▶ Raw data:
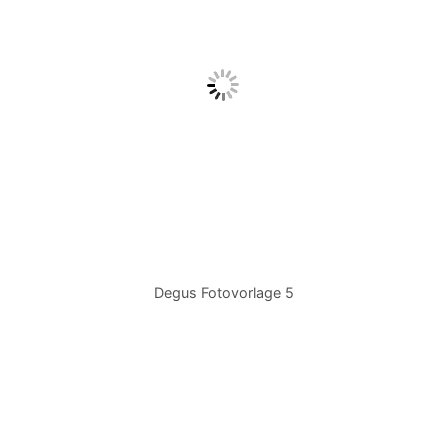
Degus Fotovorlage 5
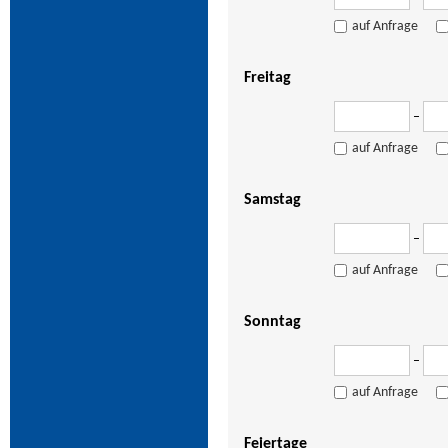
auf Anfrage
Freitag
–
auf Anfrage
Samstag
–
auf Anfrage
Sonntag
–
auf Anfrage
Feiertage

...

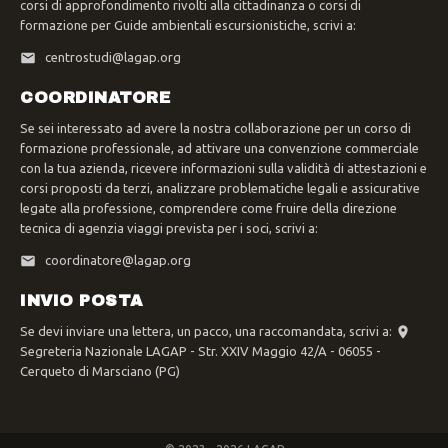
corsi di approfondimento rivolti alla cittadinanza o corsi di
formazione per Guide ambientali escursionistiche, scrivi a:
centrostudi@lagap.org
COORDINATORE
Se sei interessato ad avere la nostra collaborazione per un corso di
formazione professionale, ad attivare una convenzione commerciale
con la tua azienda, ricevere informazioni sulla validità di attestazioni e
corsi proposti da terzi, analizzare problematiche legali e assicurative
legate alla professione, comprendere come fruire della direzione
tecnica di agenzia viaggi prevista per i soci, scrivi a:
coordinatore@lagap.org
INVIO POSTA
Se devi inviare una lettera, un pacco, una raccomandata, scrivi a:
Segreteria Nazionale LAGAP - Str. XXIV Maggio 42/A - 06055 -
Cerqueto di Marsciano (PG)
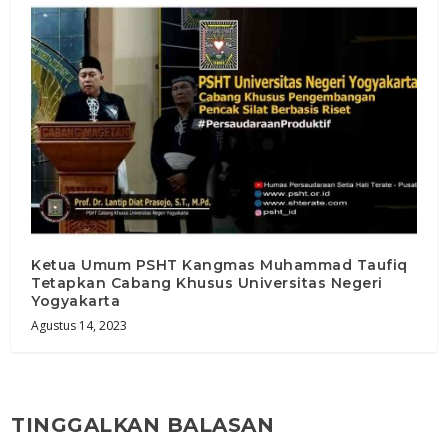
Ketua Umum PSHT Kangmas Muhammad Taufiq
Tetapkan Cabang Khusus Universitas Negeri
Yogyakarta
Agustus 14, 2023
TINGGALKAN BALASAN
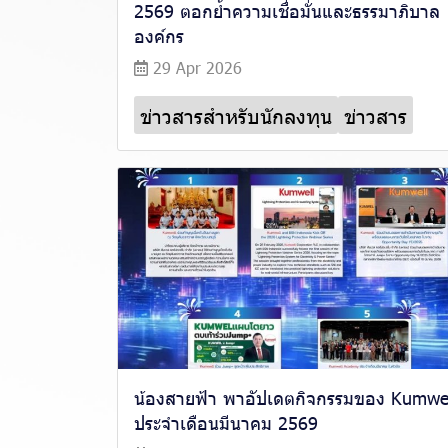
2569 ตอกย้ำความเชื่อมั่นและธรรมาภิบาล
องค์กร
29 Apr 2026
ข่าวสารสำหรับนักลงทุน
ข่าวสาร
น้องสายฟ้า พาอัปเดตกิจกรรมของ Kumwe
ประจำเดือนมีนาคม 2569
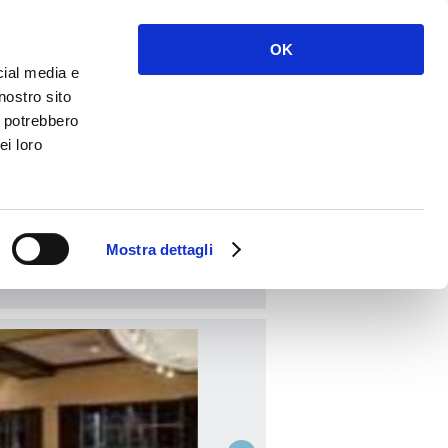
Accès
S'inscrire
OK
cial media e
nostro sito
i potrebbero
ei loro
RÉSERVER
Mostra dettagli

--

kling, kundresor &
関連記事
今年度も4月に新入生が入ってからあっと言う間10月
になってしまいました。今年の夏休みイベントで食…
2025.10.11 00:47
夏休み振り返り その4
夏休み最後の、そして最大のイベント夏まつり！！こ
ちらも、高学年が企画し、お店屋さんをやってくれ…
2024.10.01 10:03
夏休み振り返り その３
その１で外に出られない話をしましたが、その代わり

▶ The task: Working from the entries above, reproduce exactly and only the lines beginning with the line that has "Ketua Umum PSHT Kangmas Muhammad Taufiq" and ending with the line that has "Mostra dettagli"; omit all pictures.

▶ Response area:
Ketua Umum PSHT Kangmas Muhammad Taufiq
Tetapkan Cabang Khusus Universitas Negeri
Yogyakarta
Agustus 14, 2023
TINGGALKAN BALASAN
2569 ตอกย้ำความเชื่อมั่นและธรรมาภิบาล
องค์กร
29 Apr 2026
ข่าวสารสำหรับนักลงทุน
ข่าวสาร
น้องสายฟ้า พาอัปเดตกิจกรรมของ Kumwe
ประจำเดือนมีนาคม 2569
Accès
S'inscrire
OK
cial media e
nostro sito
i potrebbero
ei loro
RÉSERVER
Mostra dettagli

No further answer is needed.